Selecting the Right Class(es) of Goods and Services

You can read the description provided for each class here and select the appropriate one or more classes. Another way to determine which class(es) you should designate in your trademark application is to look at the classes provided for the same or similar goods or services provided in the ID Manual. For example, if you are going to sell HATS and you search the ID Manual for HATS. An excerpt of the results is shown below:

USPTOIDManualHats

If you sell Hard Hats then you would select class 9. If you are selling general use hats then you would select class 25.

Also as explained above regarding the description, you can search existing trademark registrations in your field to see what classes others have selected for your type of goods and services.

Technology Fields

Certain technologies can span across multiple classes. For example, if you provide downloadable trading software for the finance industry, such as software downloadable via a website  or through an app store, then you are providing software as goods. In that case, your application would include class 9, and may have a description of goods of: “Computer programs and computer software for electronically trading securities. ”

If instead you provide the trading software as software as a service (SaaS) available through a web interface, then instead of providing goods, you are providing services.

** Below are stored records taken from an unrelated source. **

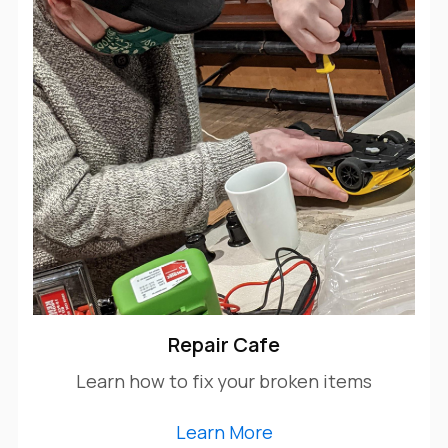
Repair Cafe
Learn how to fix your broken items
Learn More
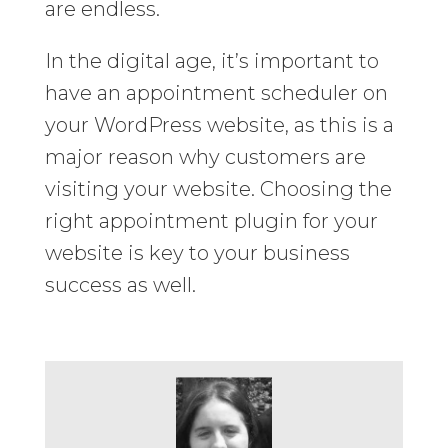
are endless.
In the digital age, it’s important to
have an appointment scheduler on
your WordPress website, as this is a
major reason why customers are
visiting your website. Choosing the
right appointment plugin for your
website is key to your business
success as well.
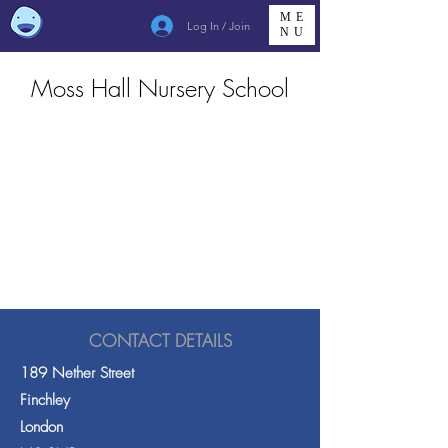
ME
Log In / Join
NU
Moss Hall Nursery School
CONTACT DETAILS
189 Nether Street
Finchley
London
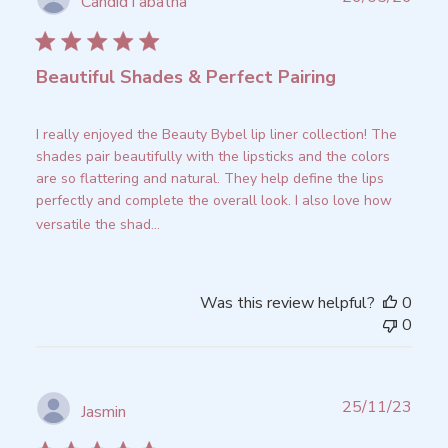
CandidTabatha
date
Beautiful Shades & Perfect Pairing
I really enjoyed the Beauty Bybel lip liner collection! The
shades pair beautifully with the lipsticks and the colors
are so flattering and natural. They help define the lips
perfectly and complete the overall look. I also love how
versatile the shad...
Read more
Was this review helpful?
0
0
Publ
25/11/23
Jasmin
date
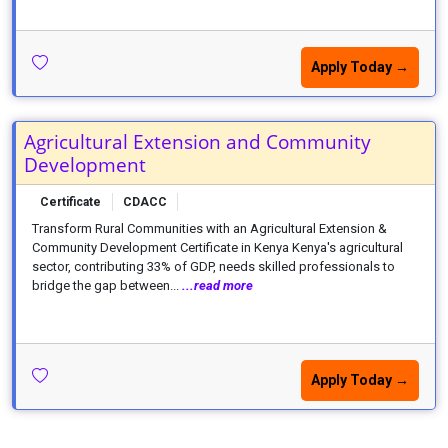
Apply Today →
Agricultural Extension and Community
Development
Certificate
CDACC
Transform Rural Communities with an Agricultural Extension &
Community Development Certificate in Kenya Kenya's agricultural
sector, contributing 33% of GDP, needs skilled professionals to
bridge the gap between...
...read more
Apply Today →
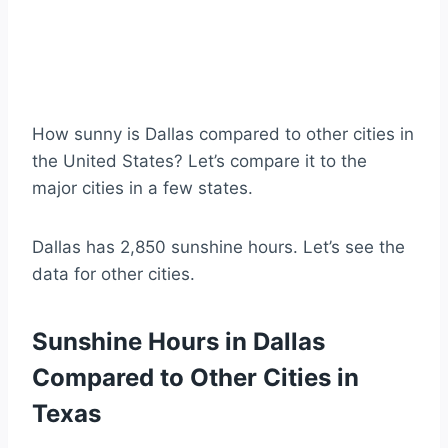
How sunny is Dallas compared to other cities in
the United States? Let’s compare it to the
major cities in a few states.
Dallas has 2,850 sunshine hours. Let’s see the
data for other cities.
Sunshine Hours in Dallas
Compared to Other Cities in
Texas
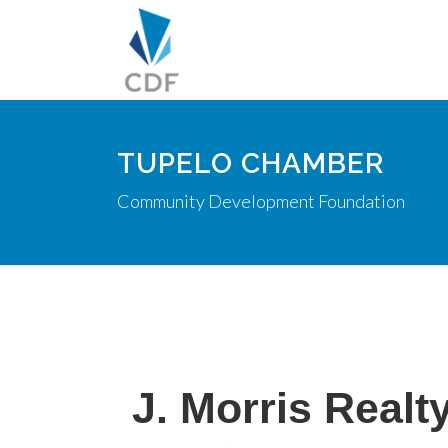
TUPELO CHAMBER
Community Development Foundation
J. Morris Realt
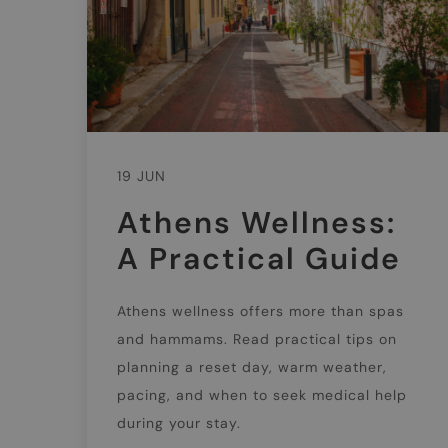
19 JUN
Athens Wellness:
A Practical Guide
Athens wellness offers more than spas
and hammams. Read practical tips on
planning a reset day, warm weather,
pacing, and when to seek medical help
during your stay.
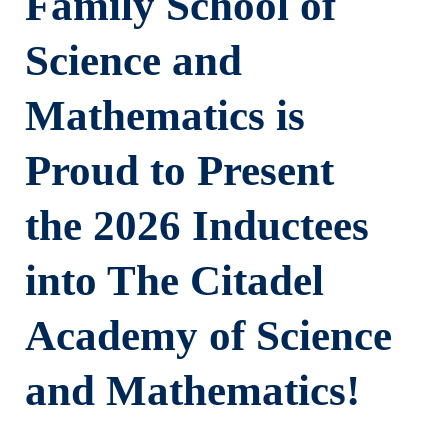
Family School of
Science and
Mathematics is
Proud to Present
the 2026 Inductees
into The Citadel
Academy of Science
and Mathematics!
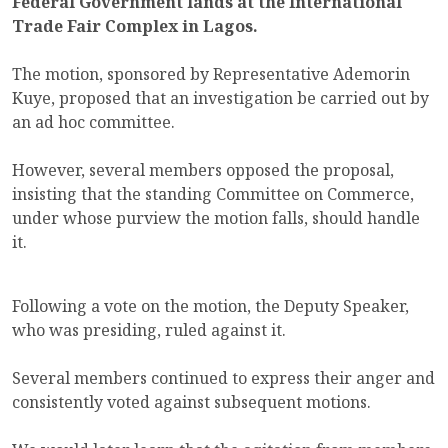
Federal Government lands at the International
Trade Fair Complex in Lagos.
The motion, sponsored by Representative Ademorin
Kuye, proposed that an investigation be carried out by
an ad hoc committee.
However, several members opposed the proposal,
insisting that the standing Committee on Commerce,
under whose purview the motion falls, should handle
it.
Following a vote on the motion, the Deputy Speaker,
who was presiding, ruled against it.
Several members continued to express their anger and
consistently voted against subsequent motions.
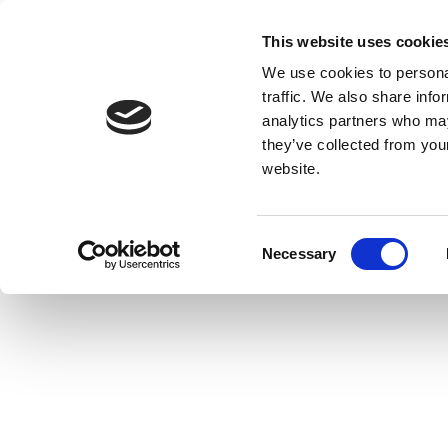
This website uses cookie
We use cookies to personal
traffic. We also share info
analytics partners who may
they’ve collected from you
website.
Consent
Necessary
Selection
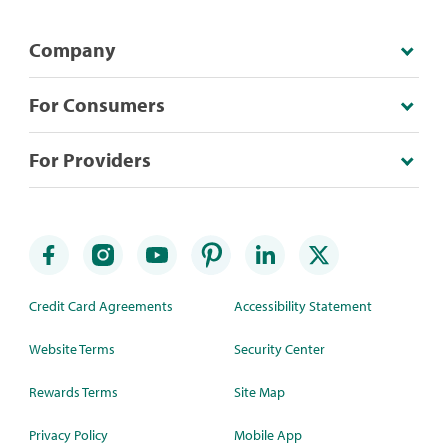
Company
For Consumers
For Providers
Credit Card Agreements
Accessibility Statement
Website Terms
Security Center
Rewards Terms
Site Map
Privacy Policy
Mobile App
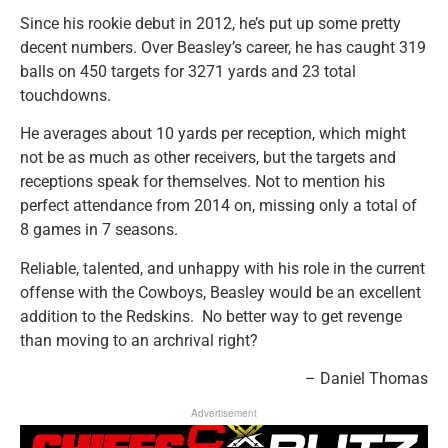
Since his rookie debut in 2012, he’s put up some pretty
decent numbers.
Over Beasley’s career, he has caught 319
balls on 450 targets for 3271 yards and 23 total
touchdowns.
He averages about 10 yards per reception, which might
not be as much as other receivers, but the targets and
receptions speak for themselves. Not to mention his
perfect attendance from 2014 on, missing only a total of
8 games in 7 seasons.
Reliable, talented, and unhappy with his role in the current
offense with the Cowboys, Beasley would be an excellent
addition to the Redskins. No better way to get revenge
than moving to an archrival right?
– Daniel Thomas
Advertisement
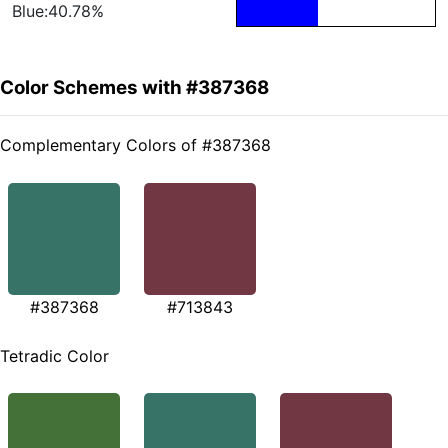
Blue:40.78%
Color Schemes with #387368
Complementary Colors of #387368
#387368
#713843
Tetradic Color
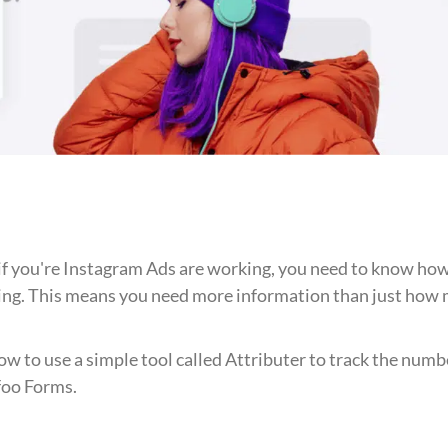
 if you're Instagram Ads are working, you need to know ho
ing. This means you need more information than just how m
 how to use a simple tool called Attributer to track the numb
foo Forms.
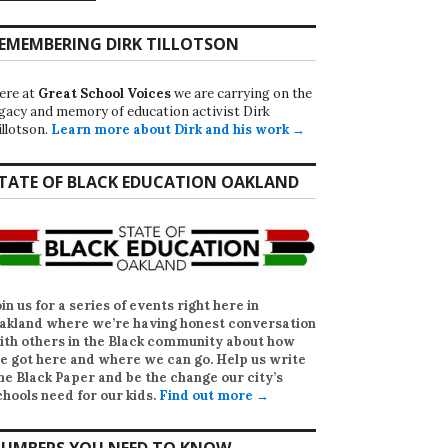
EMEMBERING DIRK TILLOTSON
ere at
Great School Voices
we are carrying on the
egacy and memory of education activist Dirk
illotson.
Learn more about Dirk and his work →
TATE OF BLACK EDUCATION OAKLAND
oin us for a series of events right here in
akland where we’re having honest conversation
ith others in the Black community about how
e got here and where we can go. Help us write
he Black Paper
and be the change our city’s
chools need for our kids.
Find out more →
UMBERS YOU NEED TO KNOW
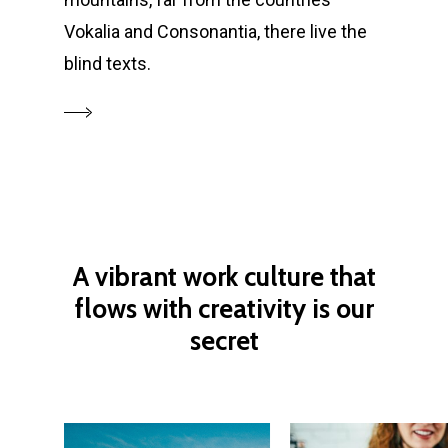
Vokalia and Consonantia, there live the
blind texts.
A
vibrant
work
culture
that
flows
with
creativity
is
our
secret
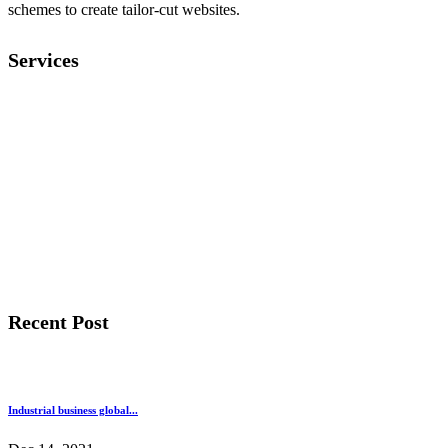
schemes to create tailor-cut websites.
Services
General Contracting
Apartment Design
Metrial Management
Building Renovation
Building Construction
Architecture Design
Recent Post
Industrial business global...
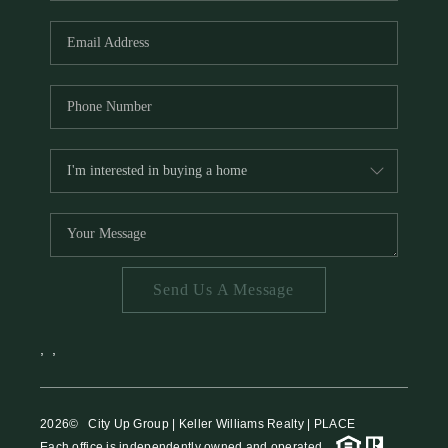
HOME VALUE
MEET THE TEAM
BLOG
RESOURCES
ABOUT PLACE
REVIEWS
TOP AREAS
Send Us A Message
CAREERS
CONNECT
,
,
2026
© City Up Group | Keller Williams Realty | PLACE
Each office is independently owned and operated.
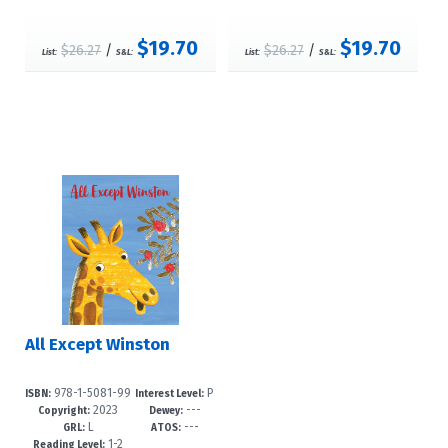
$19.70
$19.70
$26.27
/
$26.27
/
List:
S&L:
List:
S&L:
All Except Winston
978-1-5081-99
P
ISBN:
Interest Level:
2023
---
43-4
re-K-3
Copyright:
Dewey:
L
---
GRL:
ATOS:
1-2
Reading Level:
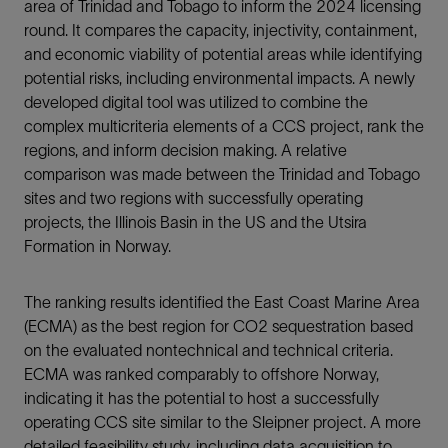
area of Trinidad and Tobago to inform the 2024 licensing
round. It compares the capacity, injectivity, containment,
and economic viability of potential areas while identifying
potential risks, including environmental impacts. A newly
developed digital tool was utilized to combine the
complex multicriteria elements of a CCS project, rank the
regions, and inform decision making. A relative
comparison was made between the Trinidad and Tobago
sites and two regions with successfully operating
projects, the Illinois Basin in the US and the Utsira
Formation in Norway.
The ranking results identified the East Coast Marine Area
(ECMA) as the best region for CO2 sequestration based
on the evaluated nontechnical and technical criteria.
ECMA was ranked comparably to offshore Norway,
indicating it has the potential to host a successfully
operating CCS site similar to the Sleipner project. A more
detailed feasibility study, including data acquisition to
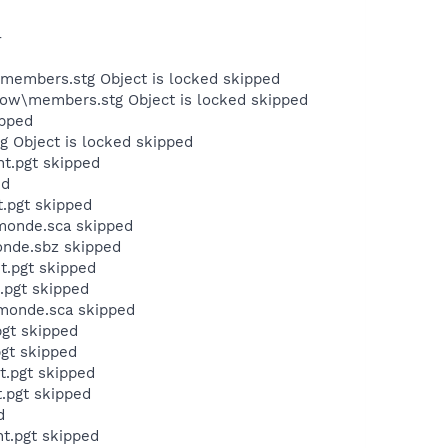
-
members.stg Object is locked skipped
ow\members.stg Object is locked skipped
ipped
 Object is locked skipped
t.pgt skipped
ed
.pgt skipped
umonde.sca skipped
onde.sbz skipped
t.pgt skipped
.pgt skipped
umonde.sca skipped
pgt skipped
pgt skipped
t.pgt skipped
.pgt skipped
d
t.pgt skipped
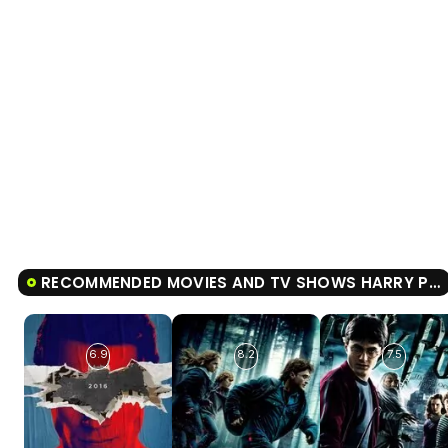
RECOMMENDED MOVIES AND TV SHOWS HARRY POTTER AND THE ORDER OF THE PHOENIX
6.9
8.2
7.5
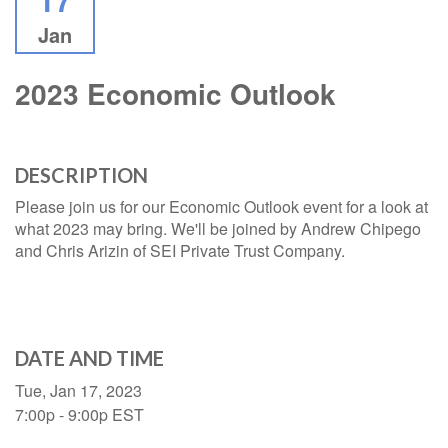
Jan
2023 Economic Outlook
DESCRIPTION
Please join us for our Economic Outlook event for a look at
what 2023 may bring. We'll be joined by Andrew Chipego
and Chris Arizin of SEI Private Trust Company.
DATE AND TIME
Tue, Jan 17, 2023
7:00p - 9:00p
EST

In that case the correct class will not be class 9, but will be class 36. Class 36 covers financial services. An appropriate description might be “Securities trading and investing services for others via the internet.” If you provide a downloadable app as well as online trading then your application could include both class 9 and class 36.

In some cases, more than two classes might be needed for the broadest protection in the case that the technology component does not fit within the industry class. For example, if your services involve telecommunications, telecommunications consulting is in class 38 and telecommunications technology consulting is in class 42.

Conclusion

Sometimes providing an appropriate description of the goods and/or services and selecting the right is easy, e.g. hats. In many other cases, it is hard. Yet, providing an accurate and complete description of goods / services in one of the most important components of a trademark application. The description determines (1) whether your application will conflict with a prior registration or application, and (2) the extent to which your registration will act to block later filers from registration on similar marks. In short, the description and class selection impacts the scope of your trademark protection at the USPTO.